Cette stratégie a porté ses fruits. Sobti a confirmé : « Nous avons été extrêmement efficaces, repoussant la marine pakistanaise qui s’est retrouvée confinée près de ses côtes. Elle n’avait aucune liberté de manœuvre, n’osait pas s’aventurer au large et est restée close à la côte, tandis que nous maintenions cette posture. » La marine indienne a tiré parti d’une conscience situationnelle maritime renforcée par satellites, avions, drones et radars côtiers, neutralisant ainsi les unités navales pakistanaises sans affrontement direct.
L’opération Sindoor a également mis en lumière la capacité de la marine indienne à mener une guerre « sans contact », en s’appuyant sur le renseignement avancé, des missiles à longue portée et des systèmes sans pilote pour atteindre ses objectifs stratégiques tout en restant en dehors des frontières adverses. Sobti a indiqué : « De nombreuses leçons ont été tirées de l’opération Sindoor, non seulement par la marine mais par l’ensemble des forces armées. Certaines mesures ont déjà été mises en œuvre, d’autres sont en cours rapide de déploiement. »

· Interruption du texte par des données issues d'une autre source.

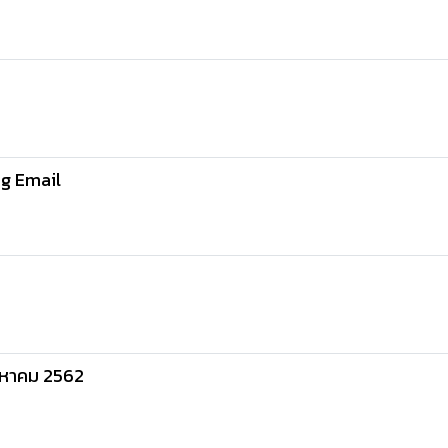
ng Email
 สิงหาคม 2562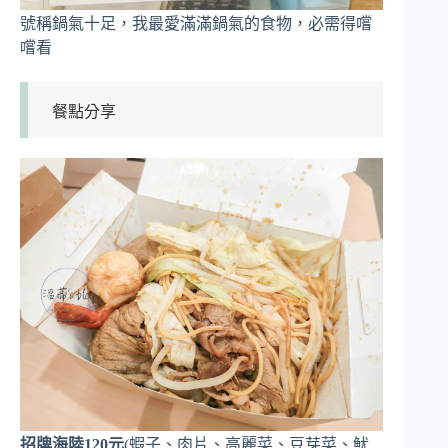
號稱鍋氣十足，我最愛滿滿鍋氣的食物，必需得嚐
嚐看
餐點分享
招牌海陸120元
(蝦子、肉片、高麗菜、豆芽菜、魷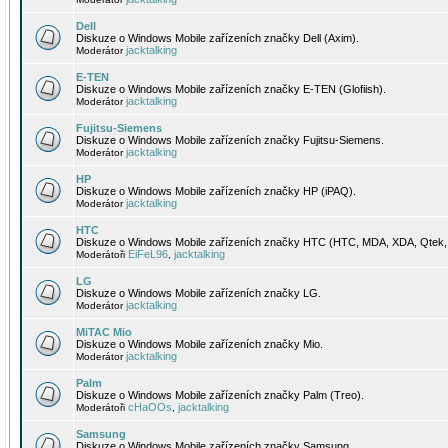
Dell
Diskuze o Windows Mobile zařízeních značky Dell (Axim).
jacktalking
Moderátor
E-TEN
Diskuze o Windows Mobile zařízeních značky E-TEN (Glofiish).
jacktalking
Moderátor
Fujitsu-Siemens
Diskuze o Windows Mobile zařízeních značky Fujitsu-Siemens.
jacktalking
Moderátor
HP
Diskuze o Windows Mobile zařízeních značky HP (iPAQ).
jacktalking
Moderátor
HTC
Diskuze o Windows Mobile zařízeních značky HTC (HTC, MDA, XDA, Qtek, 
EiFeL96
jacktalking
Moderátoři
,
LG
Diskuze o Windows Mobile zařízeních značky LG.
jacktalking
Moderátor
MiTAC Mio
Diskuze o Windows Mobile zařízeních značky Mio.
jacktalking
Moderátor
Palm
Diskuze o Windows Mobile zařízeních značky Palm (Treo).
cHaOOs
jacktalking
Moderátoři
,
Samsung
Diskuze o Windows Mobile zařízeních značky Samsung.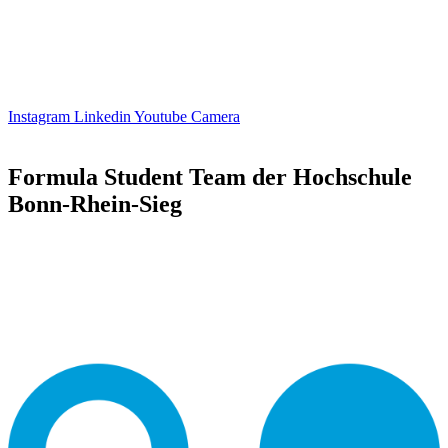
Instagram
Linkedin
Youtube
Camera
Formula Student Team der Hochschule
Bonn-Rhein-Sieg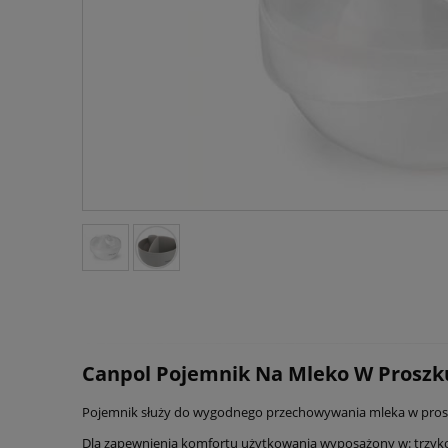
Canpol Pojemnik Na Mleko W Proszku 
Pojemnik służy do wygodnego przechowywania mleka w pros
Dla zapewnienia komfortu użytkowania wyposażony w: trzykom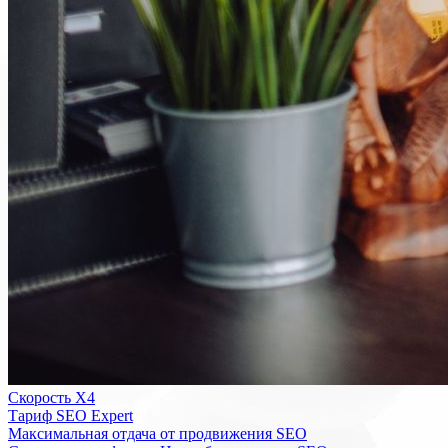
Скорость Х4
Тариф SEO Expert
Максимальная отдача от продвижения SEO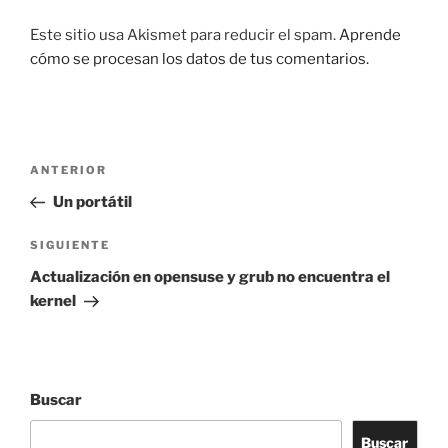
Este sitio usa Akismet para reducir el spam.
Aprende
cómo se procesan los datos de tus comentarios.
Navegación
Entrada
ANTERIOR
de
anterior:
Un portátil
entradas
Siguiente
SIGUIENTE
entrada
Actualización en opensuse y grub no encuentra el
kernel
Buscar
Buscar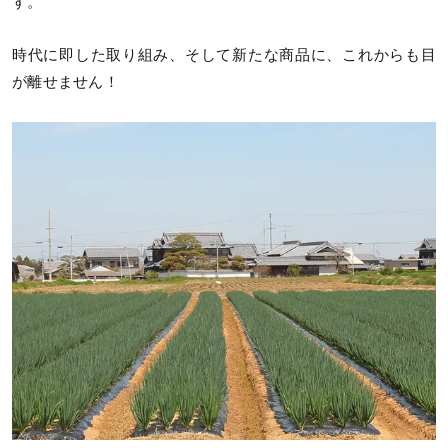
す。
時代に即した取り組み、そして新たな商品に、これからも目
が離せません！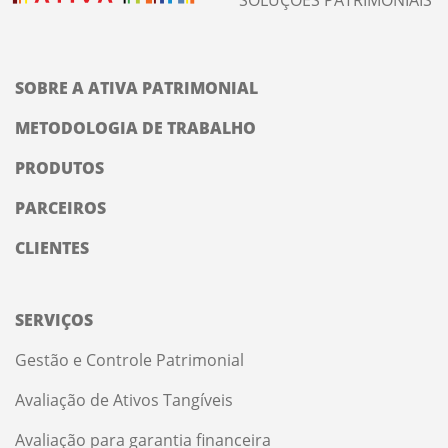
SOLUÇÕES PATRIMONIAIS
SOBRE A ATIVA PATRIMONIAL
METODOLOGIA DE TRABALHO
PRODUTOS
PARCEIROS
CLIENTES
SERVIÇOS
Gestão e Controle Patrimonial
Avaliação de Ativos Tangíveis
Avaliação para garantia financeira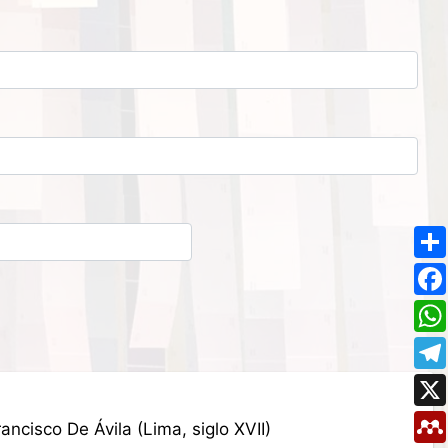
ncisco De Ávila (Lima, siglo XVII)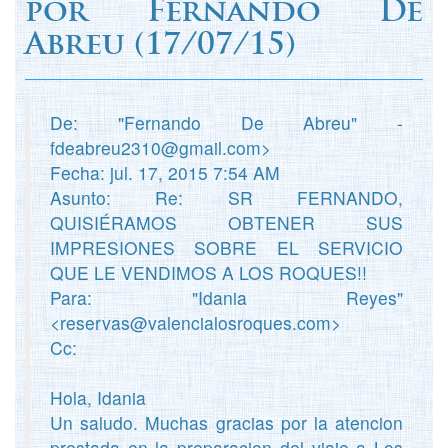
por
Fernando De
Abreu
(
17/07/15)
De: "Fernando De Abreu" -
fdeabreu2310@gmail.com>
Fecha: jul. 17, 2015 7:54 AM
Asunto: Re: SR FERNANDO,
QUISIÉRAMOS OBTENER SUS
IMPRESIONES SOBRE EL SERVICIO
QUE LE VENDIMOS A LOS ROQUES!!
Para: "Idania Reyes"
<reservas@valencialosroques.com>
Cc:
Hola, Idania
Un saludo. Muchas gracias por la atencion
prestada en la preparacion del viaje a Los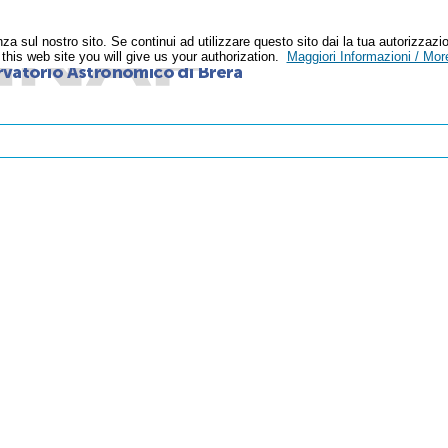
enza sul nostro sito. Se continui ad utilizzare questo sito dai la tua autoriz
n this web site you will give us your authorization.
Maggiori Informazioni / More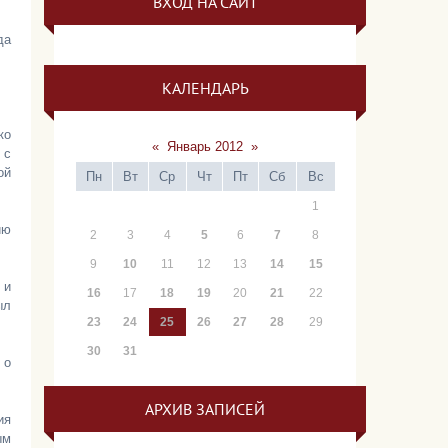
ВХОД НА САЙТ
да
КАЛЕНДАРЬ
ко
«
Январь 2012
»
 с
ой
Пн
Вт
Ср
Чт
Пт
Сб
Вс
1
ию
2
3
4
5
6
7
8
9
10
11
12
13
14
15
 и
16
17
18
19
20
21
22
ыл
23
24
25
26
27
28
29
30
31
 о
АРХИВ ЗАПИСЕЙ
ия
ым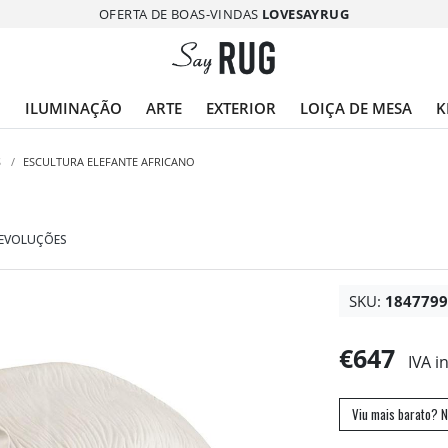
OFERTA DE BOAS-VINDAS
LOVESAYRUG
O
ILUMINAÇÃO
ARTE
EXTERIOR
LOIÇA DE MESA
K
S
/
ESCULTURA ELEFANTE AFRICANO
DEVOLUÇÕES
SKU:
184779
€647
IVA i
Viu mais barato? N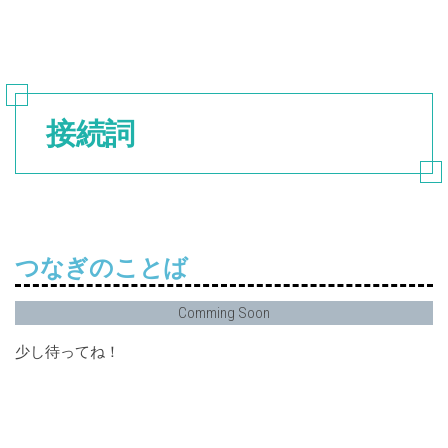
接続詞
つなぎのことば
Comming Soon
少し待ってね！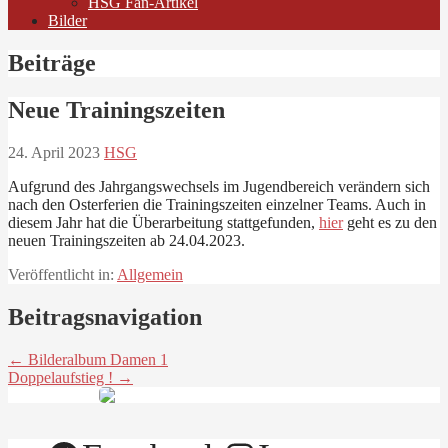
HSG Fan-Artikel
Bilder
Beiträge
Neue Trainingszeiten
24. April 2023
HSG
Aufgrund des Jahrgangswechsels im Jugendbereich verändern sich
nach den Osterferien die Trainingszeiten einzelner Teams. Auch in
diesem Jahr hat die Überarbeitung stattgefunden,
hier
geht es zu den
neuen Trainingszeiten ab 24.04.2023.
Veröffentlicht in:
Allgemein
Beitragsnavigation
← Bilderalbum Damen 1
Doppelaufstieg ! →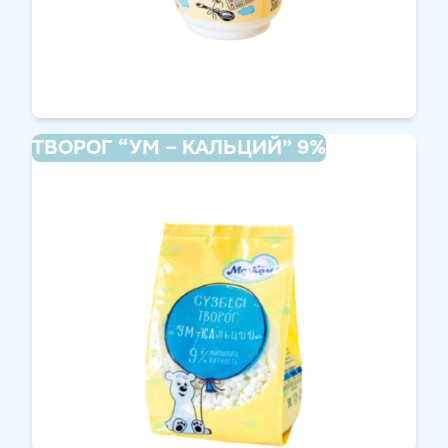
ТВОРОГ “УМ – КАЛЬЦИЙ” 9%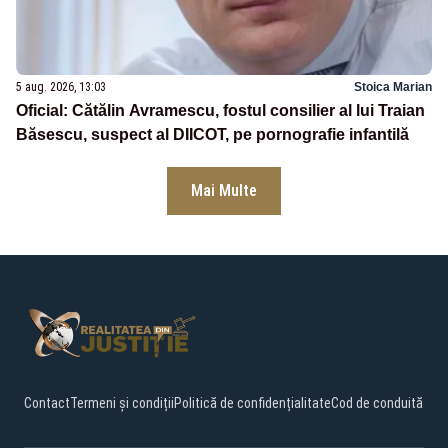
5 aug. 2026, 13:03
Stoica Marian
Oficial: Cătălin Avramescu, fostul consilier al lui Traian
Băsescu, suspect al DIICOT, pe pornografie infantilă
Mai Multe
Contact
Termeni și condiții
Politică de confidențialitate
Cod de conduită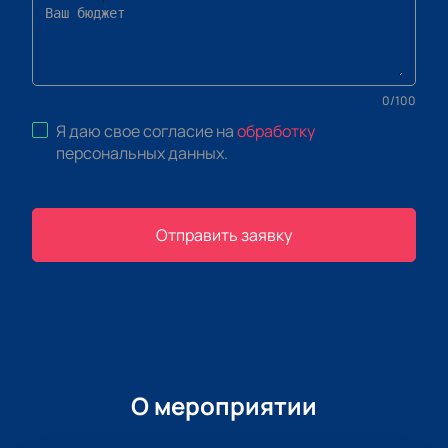
0
/
100
Я даю свое согласие на
обработку
персональных данных
.
Отправить заявку
О мероприятии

Parmi les enseignements clés figure le besoin d’améliorer les capacités de frappes de précision à longue portée ainsi que de renforcer les dispositifs de lutte anti-drones. Le vice-amiral a souligné la menace croissante que représentent les drones peu coûteux, rappelant les attaques des Houthis dans la mer Rouge et le golfe d’Aden : « Les navires de guerre, équipés de missiles sol-air très onéreux, ne peuvent pas se permettre d’épuiser leurs arsenaux limités contre quelques drones à faible coût. Nous devons développer des systèmes anti-drones capables d’abattre ces engins économiques déployés par l’ennemi. »
Un défi opérationnel majeur concerne cependant les interférences générées par les brouilleurs anti-drones sur les radars navals. Sobti a expliqué : « Nos navires sont déjà saturés d’équipements, et le milieu électromagnétique est dense. L’ajout de systèmes émetteurs comme les brouilleurs risque de perturber nos propres capacités radar. » Il a souligné la nécessité d’une meilleure gestion électromagnétique et d’une intégration plus poussée des systèmes à bord.